- **LISTED ENTRIES**:
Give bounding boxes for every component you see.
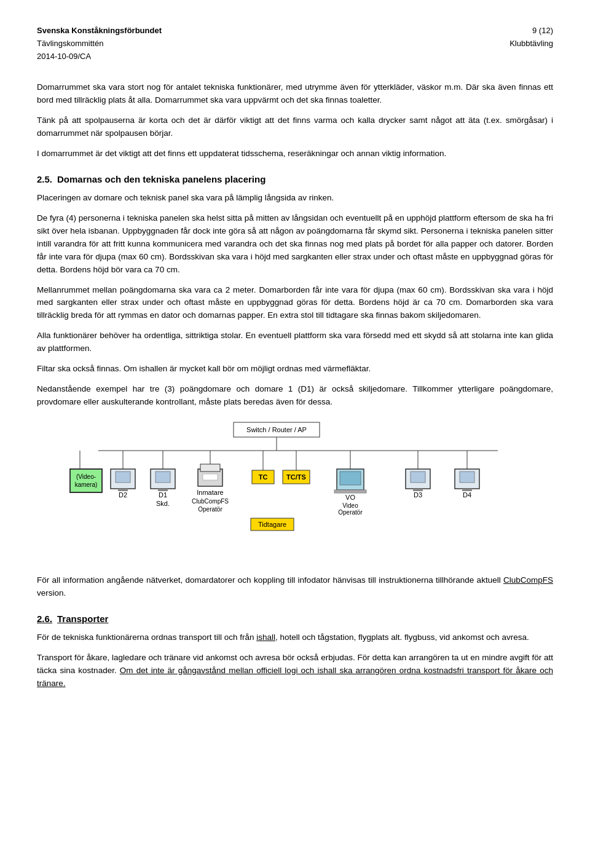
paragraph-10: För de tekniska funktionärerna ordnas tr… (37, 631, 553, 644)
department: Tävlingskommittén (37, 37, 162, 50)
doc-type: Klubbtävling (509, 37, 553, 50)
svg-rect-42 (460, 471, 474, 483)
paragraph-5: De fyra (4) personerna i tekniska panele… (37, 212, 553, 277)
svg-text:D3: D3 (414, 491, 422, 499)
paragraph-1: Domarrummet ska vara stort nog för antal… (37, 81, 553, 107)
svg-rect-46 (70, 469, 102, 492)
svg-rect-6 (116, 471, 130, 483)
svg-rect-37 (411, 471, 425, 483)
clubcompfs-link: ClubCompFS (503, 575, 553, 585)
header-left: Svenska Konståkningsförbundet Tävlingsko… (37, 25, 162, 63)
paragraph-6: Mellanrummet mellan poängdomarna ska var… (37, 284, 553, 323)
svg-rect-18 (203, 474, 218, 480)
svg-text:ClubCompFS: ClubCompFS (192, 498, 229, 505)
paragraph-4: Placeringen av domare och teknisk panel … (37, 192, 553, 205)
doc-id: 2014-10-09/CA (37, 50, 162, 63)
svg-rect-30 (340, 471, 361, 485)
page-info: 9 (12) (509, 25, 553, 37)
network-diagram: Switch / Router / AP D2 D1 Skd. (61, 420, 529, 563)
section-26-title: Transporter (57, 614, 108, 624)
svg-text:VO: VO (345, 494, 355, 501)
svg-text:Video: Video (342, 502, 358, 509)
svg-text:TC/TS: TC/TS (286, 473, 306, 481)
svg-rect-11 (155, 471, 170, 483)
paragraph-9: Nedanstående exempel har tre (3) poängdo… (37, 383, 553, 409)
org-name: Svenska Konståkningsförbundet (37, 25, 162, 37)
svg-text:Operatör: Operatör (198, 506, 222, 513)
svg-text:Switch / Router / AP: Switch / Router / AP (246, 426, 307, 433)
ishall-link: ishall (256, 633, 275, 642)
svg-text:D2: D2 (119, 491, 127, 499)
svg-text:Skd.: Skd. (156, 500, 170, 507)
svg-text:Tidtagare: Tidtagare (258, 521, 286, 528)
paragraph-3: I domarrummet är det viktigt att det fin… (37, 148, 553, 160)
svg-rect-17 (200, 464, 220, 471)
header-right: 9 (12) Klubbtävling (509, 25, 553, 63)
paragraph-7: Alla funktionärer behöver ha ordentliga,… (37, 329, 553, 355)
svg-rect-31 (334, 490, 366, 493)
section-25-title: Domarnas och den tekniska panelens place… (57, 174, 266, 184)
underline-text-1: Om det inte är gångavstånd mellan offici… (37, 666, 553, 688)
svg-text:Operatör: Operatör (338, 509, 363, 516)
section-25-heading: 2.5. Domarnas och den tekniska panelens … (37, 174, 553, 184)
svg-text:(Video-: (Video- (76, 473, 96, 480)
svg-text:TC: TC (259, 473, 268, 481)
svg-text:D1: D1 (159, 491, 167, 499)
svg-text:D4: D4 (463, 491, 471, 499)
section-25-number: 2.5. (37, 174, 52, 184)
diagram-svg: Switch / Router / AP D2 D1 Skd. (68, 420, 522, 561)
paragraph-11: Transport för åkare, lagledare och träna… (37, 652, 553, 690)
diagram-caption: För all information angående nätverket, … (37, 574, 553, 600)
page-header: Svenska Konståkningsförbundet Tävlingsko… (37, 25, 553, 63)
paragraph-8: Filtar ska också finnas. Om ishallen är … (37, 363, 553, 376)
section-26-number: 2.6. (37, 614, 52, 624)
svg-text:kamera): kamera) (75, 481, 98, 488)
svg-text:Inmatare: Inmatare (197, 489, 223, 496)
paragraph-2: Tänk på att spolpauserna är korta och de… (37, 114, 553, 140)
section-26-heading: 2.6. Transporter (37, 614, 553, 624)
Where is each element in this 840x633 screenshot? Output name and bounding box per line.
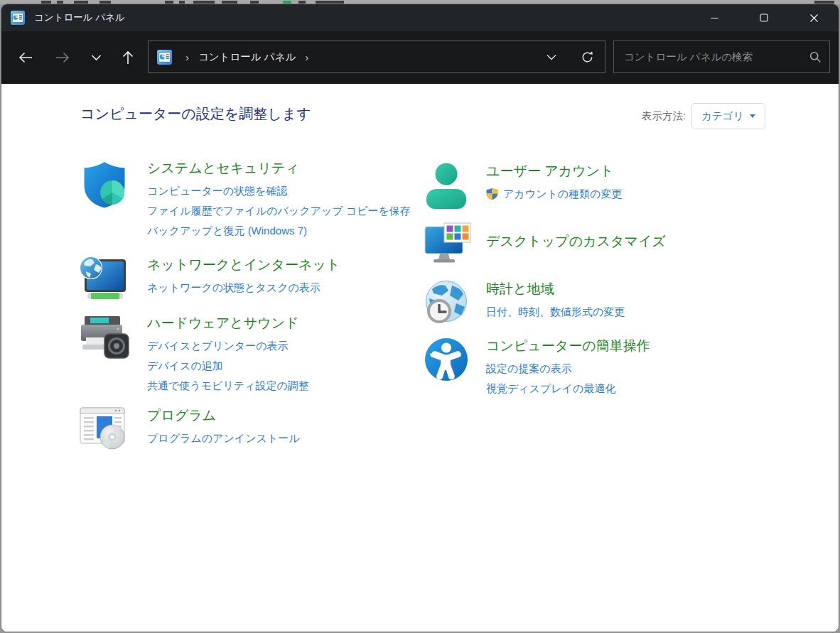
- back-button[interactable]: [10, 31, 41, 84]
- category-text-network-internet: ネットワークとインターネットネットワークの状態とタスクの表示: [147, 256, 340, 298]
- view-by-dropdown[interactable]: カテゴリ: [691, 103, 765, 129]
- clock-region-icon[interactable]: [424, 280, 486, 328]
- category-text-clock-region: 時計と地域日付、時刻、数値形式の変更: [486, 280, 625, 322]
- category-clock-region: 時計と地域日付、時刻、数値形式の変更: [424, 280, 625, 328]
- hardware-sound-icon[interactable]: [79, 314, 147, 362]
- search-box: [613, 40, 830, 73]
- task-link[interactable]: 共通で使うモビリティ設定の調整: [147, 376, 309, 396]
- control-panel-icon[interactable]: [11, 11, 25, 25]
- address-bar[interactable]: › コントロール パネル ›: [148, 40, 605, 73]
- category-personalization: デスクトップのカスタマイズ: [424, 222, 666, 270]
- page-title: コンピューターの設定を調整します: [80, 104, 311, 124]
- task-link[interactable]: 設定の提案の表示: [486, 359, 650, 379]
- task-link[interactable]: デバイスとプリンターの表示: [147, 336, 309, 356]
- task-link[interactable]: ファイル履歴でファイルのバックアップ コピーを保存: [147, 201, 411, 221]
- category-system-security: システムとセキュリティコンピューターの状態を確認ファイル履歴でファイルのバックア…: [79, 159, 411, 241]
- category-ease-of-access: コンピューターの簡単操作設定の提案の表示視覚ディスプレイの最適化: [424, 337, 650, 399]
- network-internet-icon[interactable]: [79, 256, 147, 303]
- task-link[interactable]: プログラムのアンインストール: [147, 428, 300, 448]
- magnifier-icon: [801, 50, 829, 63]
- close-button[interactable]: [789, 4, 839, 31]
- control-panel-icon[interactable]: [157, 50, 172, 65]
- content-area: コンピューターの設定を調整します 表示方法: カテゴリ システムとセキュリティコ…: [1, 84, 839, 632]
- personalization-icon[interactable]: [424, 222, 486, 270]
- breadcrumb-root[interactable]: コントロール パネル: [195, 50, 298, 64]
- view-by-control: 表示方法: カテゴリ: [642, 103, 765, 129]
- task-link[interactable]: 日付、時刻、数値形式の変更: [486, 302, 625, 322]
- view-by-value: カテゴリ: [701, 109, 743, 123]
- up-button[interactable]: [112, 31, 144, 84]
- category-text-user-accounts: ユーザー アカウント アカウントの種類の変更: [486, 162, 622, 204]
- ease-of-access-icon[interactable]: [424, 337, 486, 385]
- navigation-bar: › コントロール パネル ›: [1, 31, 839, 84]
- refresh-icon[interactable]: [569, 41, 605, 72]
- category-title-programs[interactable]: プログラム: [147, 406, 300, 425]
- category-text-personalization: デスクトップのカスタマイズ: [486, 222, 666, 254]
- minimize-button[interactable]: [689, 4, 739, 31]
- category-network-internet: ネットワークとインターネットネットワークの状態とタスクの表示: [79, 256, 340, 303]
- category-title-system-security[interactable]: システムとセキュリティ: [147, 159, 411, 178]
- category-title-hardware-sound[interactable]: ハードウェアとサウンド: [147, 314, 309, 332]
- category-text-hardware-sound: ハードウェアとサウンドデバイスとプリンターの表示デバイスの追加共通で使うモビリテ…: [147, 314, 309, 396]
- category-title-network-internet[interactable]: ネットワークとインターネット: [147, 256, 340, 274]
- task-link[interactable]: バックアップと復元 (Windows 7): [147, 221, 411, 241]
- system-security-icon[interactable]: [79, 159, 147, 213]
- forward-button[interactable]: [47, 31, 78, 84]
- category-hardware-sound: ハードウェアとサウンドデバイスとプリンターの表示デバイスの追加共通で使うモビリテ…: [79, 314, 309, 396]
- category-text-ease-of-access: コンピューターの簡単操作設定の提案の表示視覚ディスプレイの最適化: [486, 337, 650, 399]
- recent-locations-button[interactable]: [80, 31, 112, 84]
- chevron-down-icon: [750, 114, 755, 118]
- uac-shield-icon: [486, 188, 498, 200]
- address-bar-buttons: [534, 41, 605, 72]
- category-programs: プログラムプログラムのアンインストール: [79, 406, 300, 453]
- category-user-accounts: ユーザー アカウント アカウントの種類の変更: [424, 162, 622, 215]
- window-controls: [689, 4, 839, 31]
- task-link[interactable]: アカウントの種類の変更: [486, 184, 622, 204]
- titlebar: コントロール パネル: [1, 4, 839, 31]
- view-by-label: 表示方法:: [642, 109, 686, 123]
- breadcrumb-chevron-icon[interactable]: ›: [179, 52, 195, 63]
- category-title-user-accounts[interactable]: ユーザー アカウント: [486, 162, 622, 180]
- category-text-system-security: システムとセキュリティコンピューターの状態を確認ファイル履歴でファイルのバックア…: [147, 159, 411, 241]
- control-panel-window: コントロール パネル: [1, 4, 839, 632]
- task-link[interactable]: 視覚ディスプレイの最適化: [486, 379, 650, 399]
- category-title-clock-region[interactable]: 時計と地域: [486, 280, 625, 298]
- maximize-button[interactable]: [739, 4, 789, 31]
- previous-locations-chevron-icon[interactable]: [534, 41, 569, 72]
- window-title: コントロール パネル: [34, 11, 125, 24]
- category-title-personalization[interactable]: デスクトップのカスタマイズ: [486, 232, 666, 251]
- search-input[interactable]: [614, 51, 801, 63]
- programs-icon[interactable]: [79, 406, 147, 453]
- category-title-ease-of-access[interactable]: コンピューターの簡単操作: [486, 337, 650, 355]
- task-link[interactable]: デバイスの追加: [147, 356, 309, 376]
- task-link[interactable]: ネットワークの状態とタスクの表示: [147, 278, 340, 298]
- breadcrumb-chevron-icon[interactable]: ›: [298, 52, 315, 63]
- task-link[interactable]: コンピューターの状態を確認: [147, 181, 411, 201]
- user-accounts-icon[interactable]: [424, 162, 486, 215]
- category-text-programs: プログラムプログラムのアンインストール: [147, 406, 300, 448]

- **WHAT YOU NEED TO DO**:
Copy out all lines of the material containing the word "personalization".

- **RESPONSE AREA**:
- category-personalization: デスクトップのカスタマイズ: [424, 222, 666, 270]
- personalization-icon[interactable]: [424, 222, 486, 270]
- category-text-personalization: デスクトップのカスタマイズ: [486, 222, 666, 254]
- category-title-personalization[interactable]: デスクトップのカスタマイズ: [486, 232, 666, 251]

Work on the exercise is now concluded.